* [Brief]: Reproduce exactly, from the data that follows, the line with "Beware of Jayass", the line with "Klimatåtgärder har länge", and every line that lies between them.
#####
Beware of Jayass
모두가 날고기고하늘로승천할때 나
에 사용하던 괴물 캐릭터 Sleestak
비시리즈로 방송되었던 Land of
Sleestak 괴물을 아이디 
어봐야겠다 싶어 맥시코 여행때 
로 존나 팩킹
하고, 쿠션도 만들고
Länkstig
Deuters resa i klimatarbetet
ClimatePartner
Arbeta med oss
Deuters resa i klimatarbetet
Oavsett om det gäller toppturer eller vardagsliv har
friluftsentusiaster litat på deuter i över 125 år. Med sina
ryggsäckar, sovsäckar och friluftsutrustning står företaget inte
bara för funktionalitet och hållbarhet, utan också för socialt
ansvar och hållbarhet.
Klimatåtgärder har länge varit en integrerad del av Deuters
#####
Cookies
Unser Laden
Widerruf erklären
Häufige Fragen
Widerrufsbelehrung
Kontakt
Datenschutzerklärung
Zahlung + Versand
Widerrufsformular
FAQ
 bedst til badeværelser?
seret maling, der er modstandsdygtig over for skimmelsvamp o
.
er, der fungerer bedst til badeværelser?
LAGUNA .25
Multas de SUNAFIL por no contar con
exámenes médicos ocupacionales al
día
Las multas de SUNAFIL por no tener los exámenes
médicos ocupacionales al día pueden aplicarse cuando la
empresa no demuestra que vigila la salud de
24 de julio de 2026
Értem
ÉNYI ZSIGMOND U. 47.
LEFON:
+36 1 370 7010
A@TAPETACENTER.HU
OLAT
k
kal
#####
* [Exercise result]:
Beware of Jayass
모두가 날고기고하늘로승천할때 나
에 사용하던 괴물 캐릭터 Sleestak
비시리즈로 방송되었던 Land of
Sleestak 괴물을 아이디 
어봐야겠다 싶어 맥시코 여행때 
로 존나 팩킹
하고, 쿠션도 만들고
Länkstig
Deuters resa i klimatarbetet
ClimatePartner
Arbeta med oss
Deuters resa i klimatarbetet
Oavsett om det gäller toppturer eller vardagsliv har
friluftsentusiaster litat på deuter i över 125 år. Med sina
ryggsäckar, sovsäckar och friluftsutrustning står företaget inte
bara för funktionalitet och hållbarhet, utan också för socialt
ansvar och hållbarhet.
Klimatåtgärder har länge varit en integrerad del av Deuters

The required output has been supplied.